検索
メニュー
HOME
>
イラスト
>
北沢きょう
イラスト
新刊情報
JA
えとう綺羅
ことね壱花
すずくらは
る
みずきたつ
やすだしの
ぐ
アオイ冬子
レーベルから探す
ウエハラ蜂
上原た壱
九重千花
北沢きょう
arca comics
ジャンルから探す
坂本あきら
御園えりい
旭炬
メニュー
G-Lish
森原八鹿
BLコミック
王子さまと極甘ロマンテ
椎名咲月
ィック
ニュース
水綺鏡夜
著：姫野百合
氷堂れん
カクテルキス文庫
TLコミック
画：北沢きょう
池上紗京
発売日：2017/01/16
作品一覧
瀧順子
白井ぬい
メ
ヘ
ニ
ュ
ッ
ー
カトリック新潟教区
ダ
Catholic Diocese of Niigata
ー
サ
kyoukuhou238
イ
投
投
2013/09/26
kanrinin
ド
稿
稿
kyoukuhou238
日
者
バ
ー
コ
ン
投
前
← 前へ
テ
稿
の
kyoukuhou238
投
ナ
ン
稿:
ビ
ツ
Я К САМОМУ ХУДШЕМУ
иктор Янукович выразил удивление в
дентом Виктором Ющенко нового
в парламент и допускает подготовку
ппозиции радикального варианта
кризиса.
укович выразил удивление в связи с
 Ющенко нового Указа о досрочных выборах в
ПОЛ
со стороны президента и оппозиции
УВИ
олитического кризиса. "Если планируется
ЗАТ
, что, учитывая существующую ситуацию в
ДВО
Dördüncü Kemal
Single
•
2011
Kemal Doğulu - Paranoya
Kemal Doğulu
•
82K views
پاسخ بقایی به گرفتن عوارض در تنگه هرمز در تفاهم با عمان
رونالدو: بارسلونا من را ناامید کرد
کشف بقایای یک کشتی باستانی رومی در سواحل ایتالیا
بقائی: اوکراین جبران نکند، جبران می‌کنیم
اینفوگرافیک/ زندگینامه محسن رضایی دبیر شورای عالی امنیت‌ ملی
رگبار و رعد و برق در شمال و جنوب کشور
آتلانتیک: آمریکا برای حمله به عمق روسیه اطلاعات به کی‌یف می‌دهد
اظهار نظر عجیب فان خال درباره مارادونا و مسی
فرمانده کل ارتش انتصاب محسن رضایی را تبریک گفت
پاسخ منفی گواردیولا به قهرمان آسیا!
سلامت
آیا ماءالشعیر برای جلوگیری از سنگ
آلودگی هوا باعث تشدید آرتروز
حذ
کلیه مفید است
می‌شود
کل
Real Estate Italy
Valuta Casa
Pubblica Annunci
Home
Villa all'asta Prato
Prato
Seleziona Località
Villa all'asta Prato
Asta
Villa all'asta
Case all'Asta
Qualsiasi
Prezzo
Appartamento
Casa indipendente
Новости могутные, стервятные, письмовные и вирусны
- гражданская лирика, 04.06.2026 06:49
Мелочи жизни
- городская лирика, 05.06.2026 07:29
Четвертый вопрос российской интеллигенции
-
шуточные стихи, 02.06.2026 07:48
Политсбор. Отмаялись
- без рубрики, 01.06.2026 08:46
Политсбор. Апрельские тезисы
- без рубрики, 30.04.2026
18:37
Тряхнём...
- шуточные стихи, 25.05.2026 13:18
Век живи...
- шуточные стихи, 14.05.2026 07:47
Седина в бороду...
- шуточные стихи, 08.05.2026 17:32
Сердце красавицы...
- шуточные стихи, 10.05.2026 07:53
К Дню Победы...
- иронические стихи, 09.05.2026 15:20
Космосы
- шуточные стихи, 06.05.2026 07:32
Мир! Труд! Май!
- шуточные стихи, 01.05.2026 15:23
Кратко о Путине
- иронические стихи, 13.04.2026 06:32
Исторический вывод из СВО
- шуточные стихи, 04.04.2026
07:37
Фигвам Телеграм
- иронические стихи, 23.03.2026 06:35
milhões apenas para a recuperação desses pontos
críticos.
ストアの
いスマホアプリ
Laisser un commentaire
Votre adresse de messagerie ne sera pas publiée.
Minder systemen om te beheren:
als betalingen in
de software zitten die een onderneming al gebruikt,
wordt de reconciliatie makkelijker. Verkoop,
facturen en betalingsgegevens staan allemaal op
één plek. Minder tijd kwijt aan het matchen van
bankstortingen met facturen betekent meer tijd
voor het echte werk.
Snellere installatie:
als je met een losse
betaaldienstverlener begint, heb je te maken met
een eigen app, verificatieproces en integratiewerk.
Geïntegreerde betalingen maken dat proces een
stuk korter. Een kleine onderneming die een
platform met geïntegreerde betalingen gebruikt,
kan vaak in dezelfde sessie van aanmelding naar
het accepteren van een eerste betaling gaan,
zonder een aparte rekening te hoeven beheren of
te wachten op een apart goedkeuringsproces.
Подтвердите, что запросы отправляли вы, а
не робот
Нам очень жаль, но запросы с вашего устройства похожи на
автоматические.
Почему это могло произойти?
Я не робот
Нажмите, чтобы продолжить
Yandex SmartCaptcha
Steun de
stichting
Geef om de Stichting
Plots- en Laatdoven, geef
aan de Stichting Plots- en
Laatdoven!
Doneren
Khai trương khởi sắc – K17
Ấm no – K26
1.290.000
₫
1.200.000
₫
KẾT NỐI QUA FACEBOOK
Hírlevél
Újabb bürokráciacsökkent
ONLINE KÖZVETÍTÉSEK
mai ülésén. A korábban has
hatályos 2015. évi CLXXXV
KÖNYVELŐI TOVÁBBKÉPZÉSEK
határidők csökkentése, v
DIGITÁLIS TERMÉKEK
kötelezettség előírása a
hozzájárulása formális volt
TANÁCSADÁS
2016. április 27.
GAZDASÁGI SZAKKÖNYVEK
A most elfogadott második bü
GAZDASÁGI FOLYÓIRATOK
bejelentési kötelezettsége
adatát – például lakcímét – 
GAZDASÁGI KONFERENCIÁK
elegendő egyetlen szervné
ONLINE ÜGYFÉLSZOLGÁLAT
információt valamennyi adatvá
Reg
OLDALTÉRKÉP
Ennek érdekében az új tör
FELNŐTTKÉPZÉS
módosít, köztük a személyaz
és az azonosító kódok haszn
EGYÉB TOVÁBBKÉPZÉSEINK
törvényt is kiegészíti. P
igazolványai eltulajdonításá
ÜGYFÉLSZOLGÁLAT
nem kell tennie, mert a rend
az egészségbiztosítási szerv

══════

Instructions to follow
Search the material for "maken" and copy each matching line.

Response box
betaaldienstverlener begint, heb je te maken met
Geïntegreerde betalingen maken dat proces een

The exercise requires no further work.